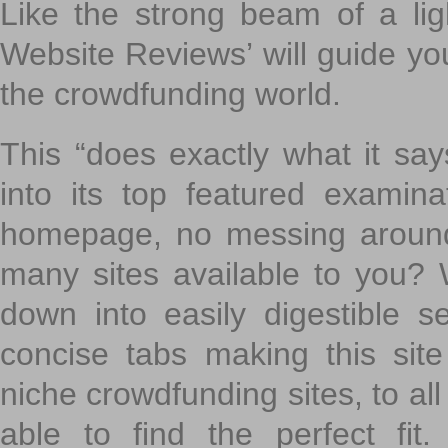
Like the strong beam of a lig
Website Reviews’ will guide yo
the crowdfunding world.
This “does exactly what it says
into its top featured exami
homepage, no messing around
many sites available to you? W
down into easily digestible s
concise tabs making this sit
niche crowdfunding sites, to all
able to find the perfect fi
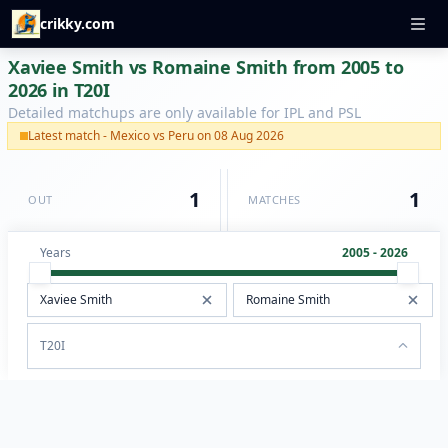
crikky.com
Xaviee Smith vs Romaine Smith from 2005 to
2026 in T20I
Detailed matchups are only available for IPL and PSL
Latest match - Mexico vs Peru on 08 Aug 2026
1
1
OUT
MATCHES
Years
2005 - 2026
T20I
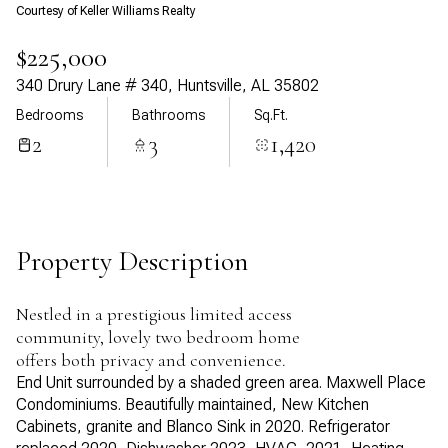
Courtesy of Keller Williams Realty
Aug
Aug
$225,000
340 Drury Lane # 340, Huntsville, AL 35802
Bedrooms
Bathrooms
Sq.Ft.
2
3
1,420
Property Description
Nestled in a prestigious limited access
community, lovely two bedroom home
offers both privacy and convenience.
End Unit surrounded by a shaded green area. Maxwell Place
Condominiums. Beautifully maintained, New Kitchen
Cabinets, granite and Blanco Sink in 2020. Refrigerator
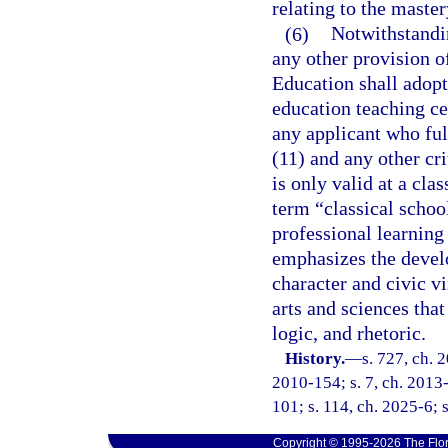
relating to the maste
(6)
Notwithstandin
any other provision of
Education shall adopt 
education teaching cer
any applicant who ful
(11) and any other cri
is only valid at a cla
term “classical scho
professional learning
emphasizes the develo
character and civic v
arts and sciences that
logic, and rhetoric.
History.
—
s. 727, ch. 
2010-154; s. 7, ch. 2013-
101; s. 114, ch. 2025-6; s
Copyright © 1995-2026 The Flor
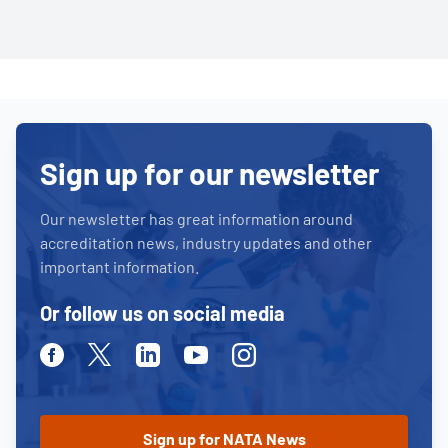
Sign up for our newsletter
Our newsletter has great information around
accreditation news, industry updates and other
important information.
Or follow us on social media
Facebook
Twitter
Linkedin
Youtube
Instagram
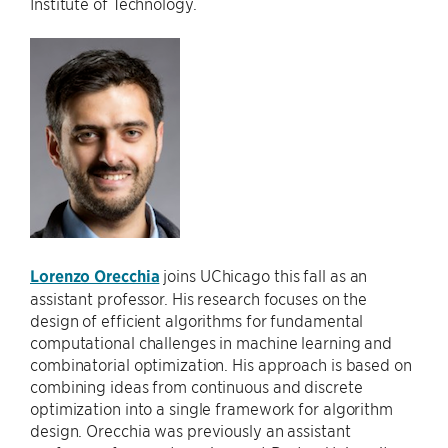
Institute of Technology.
Lorenzo Orecchia
joins UChicago this fall as an
assistant professor. His research focuses on the
design of efficient algorithms for fundamental
computational challenges in machine learning and
combinatorial optimization. His approach is based on
combining ideas from continuous and discrete
optimization into a single framework for algorithm
design. Orecchia was previously an assistant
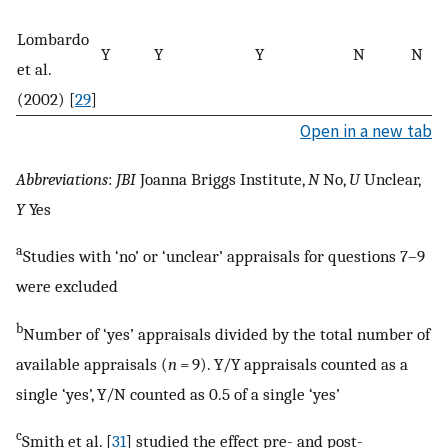
Lombardo
Y
Y
Y
N
N
et al.
(2002) [
29
]
Open in a new tab
Abbreviations
:
JBI
Joanna Briggs Institute,
N
No,
U
Unclear,
Y
Yes
a
Studies with ‘no’ or ‘unclear’ appraisals for questions 7–9
were excluded
b
Number of ‘yes’ appraisals divided by the total number of
available appraisals (
n
= 9). Y/Y appraisals counted as a
single ‘yes’, Y/N counted as 0.5 of a single ‘yes’
c
Smith et al. [
31
] studied the effect pre- and post-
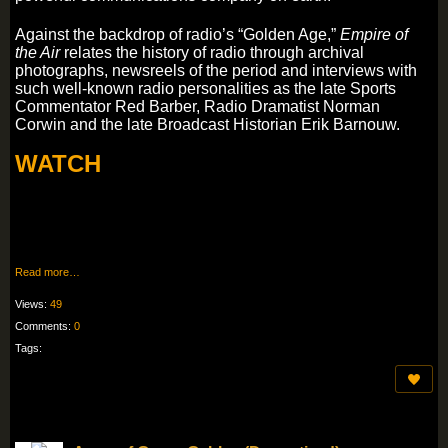
Against the backdrop of radio’s “Golden Age,”
Empire of
the Air
relates the history of radio through archival
photographs, newsreels of the period and interviews with
such well-known radio personalities as the late Sports
Commentator Red Barber, Radio Dramatist Norman
Corwin and the late Broadcast Historian Erik Barnouw.
WATCH
Read more…
Views:
49
Comments:
0
Tags:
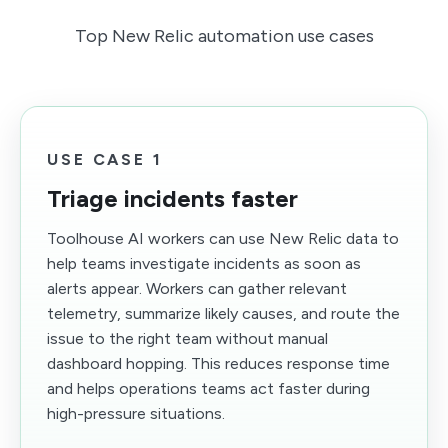
Top New Relic automation use cases
USE CASE 1
Triage incidents faster
Toolhouse AI workers can use New Relic data to
help teams investigate incidents as soon as
alerts appear. Workers can gather relevant
telemetry, summarize likely causes, and route the
issue to the right team without manual
dashboard hopping. This reduces response time
and helps operations teams act faster during
high-pressure situations.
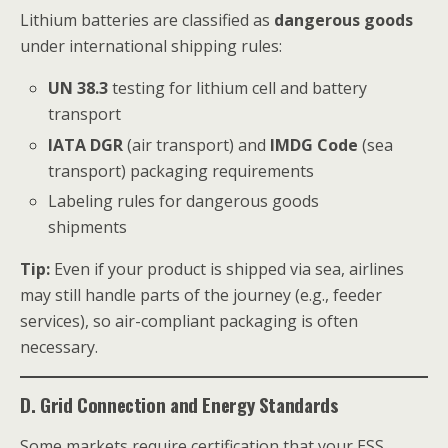
Lithium batteries are classified as
dangerous goods
under international shipping rules:
UN 38.3
testing for lithium cell and battery
transport
IATA DGR
(air transport) and
IMDG Code
(sea
transport) packaging requirements
Labeling rules for dangerous goods
shipments
Tip:
Even if your product is shipped via sea, airlines
may still handle parts of the journey (e.g., feeder
services), so air-compliant packaging is often
necessary.
D. Grid Connection and Energy Standards
Some markets require certification that your ESS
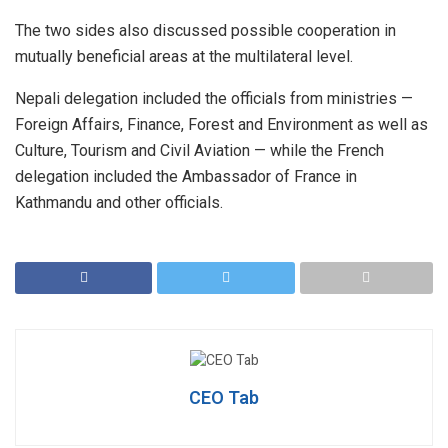
The two sides also discussed possible cooperation in
mutually beneficial areas at the multilateral level.
Nepali delegation included the officials from ministries —
Foreign Affairs, Finance, Forest and Environment as well as
Culture, Tourism and Civil Aviation — while the French
delegation included the Ambassador of France in
Kathmandu and other officials.
CEO Tab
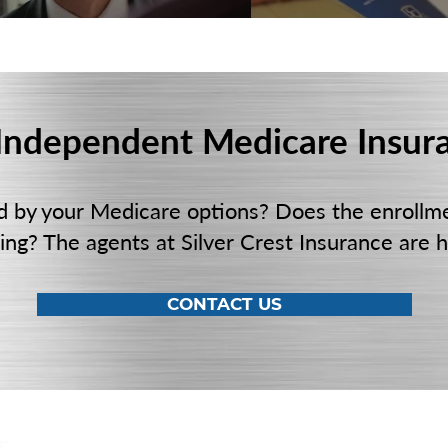
 Independent Medicare Insur
d by your Medicare options? Does the enrollm
ng? The agents at Silver Crest Insurance are h
CONTACT US
LOCATION
PHO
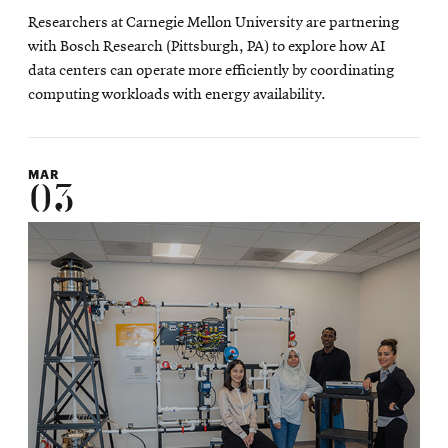
in
Researchers at Carnegie Mellon University are partnering
new
with Bosch Research (Pittsburgh, PA) to explore how AI
window
data centers can operate more efficiently by coordinating
computing workloads with energy availability.
MAR
03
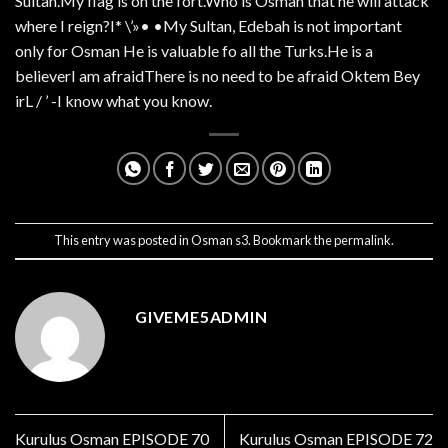
Sultan.My flag is on the fort.Who is Osman that he will attack
where I reign?I* \’»• •My Sultan, Edebah is not important
only for Osman He is valuable fo all the Turks.He is a
believerI am afraidThere is no need to be afraid Oktem Bey
irL / ’ -I know what you know.
This entry was posted in
Osman s3
. Bookmark the
permalink
.
GIVEME5ADMIN
Kurulus Osman EPISODE 70
Kurulus Osman EPISODE 72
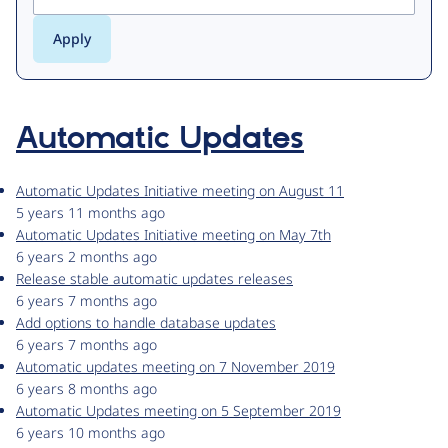
Automatic Updates
Automatic Updates Initiative meeting on August 11
5 years 11 months ago
Automatic Updates Initiative meeting on May 7th
6 years 2 months ago
Release stable automatic updates releases
6 years 7 months ago
Add options to handle database updates
6 years 7 months ago
Automatic updates meeting on 7 November 2019
6 years 8 months ago
Automatic Updates meeting on 5 September 2019
6 years 10 months ago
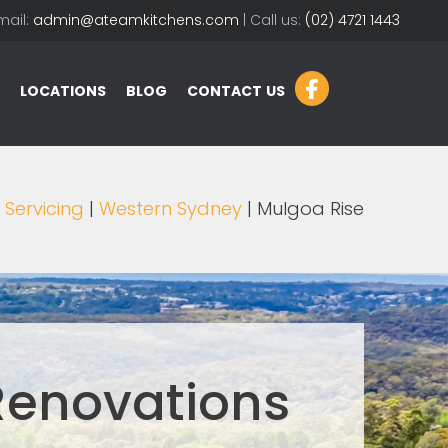
mail:
admin@ateamkitchens.com
| Call us:
(02) 4721 1443
LOCATIONS
BLOG
CONTACT US
|
Servicing
|
Western Sydney
| Mulgoa Rise
Renovations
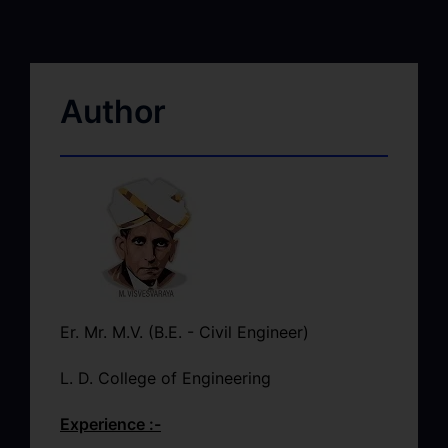
Author
Er. Mr. M.V. (B.E. - Civil Engineer)
L. D. College of Engineering
Experience :-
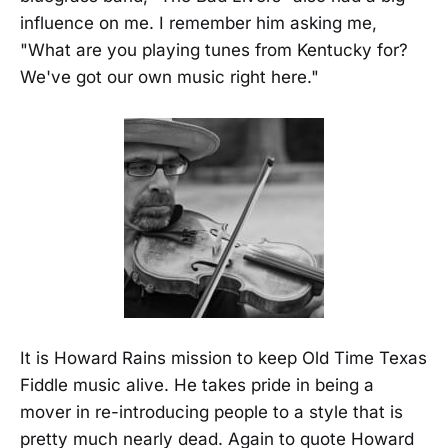
influence on me. I remember him asking me,
"What are you playing tunes from Kentucky for?
We've got our own music right here."
It is Howard Rains mission to keep Old Time Texas
Fiddle music alive. He takes pride in being a
mover in re-introducing people to a style that is
pretty much nearly dead. Again to quote Howard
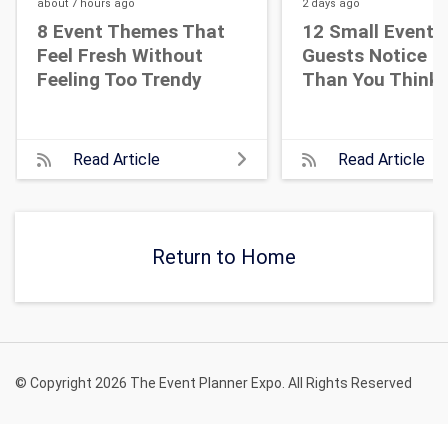
about 7 hours
ago
2 days
ago
8 Event Themes That
12 Small Event D
Feel Fresh Without
Guests Notice M
Feeling Too Trendy
Than You Think
Read Article
Read Article
Return to Home
© Copyright 2026 The Event Planner Expo. All Rights Reserved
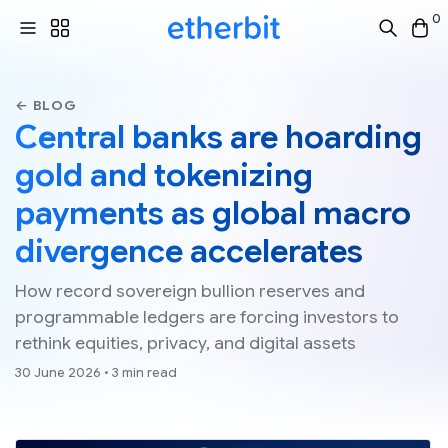
0
← BLOG
Central banks are hoarding
gold and tokenizing
payments as global macro
divergence accelerates
How record sovereign bullion reserves and
programmable ledgers are forcing investors to
rethink equities, privacy, and digital assets
30 June 2026 • 3 min read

....

§ **WHAT IS NEEDED**:
May I have only the lines from the start of the data through the line containing "Detailed matchups are", both included, reproduced exactly and without the pictures?

§ **TASK RESULT**:
Like the strong beam of a lig
Website Reviews’ will guide yo
the crowdfunding world.
This “does exactly what it says
into its top featured exami
homepage, no messing around
many sites available to you? W
down into easily digestible s
concise tabs making this sit
niche crowdfunding sites, to all
able to find the perfect fi
crikky.com
Xaviee Smith vs Romaine Smith from 2005 to
2026 in T20I
Detailed matchups are only available for IPL and PSL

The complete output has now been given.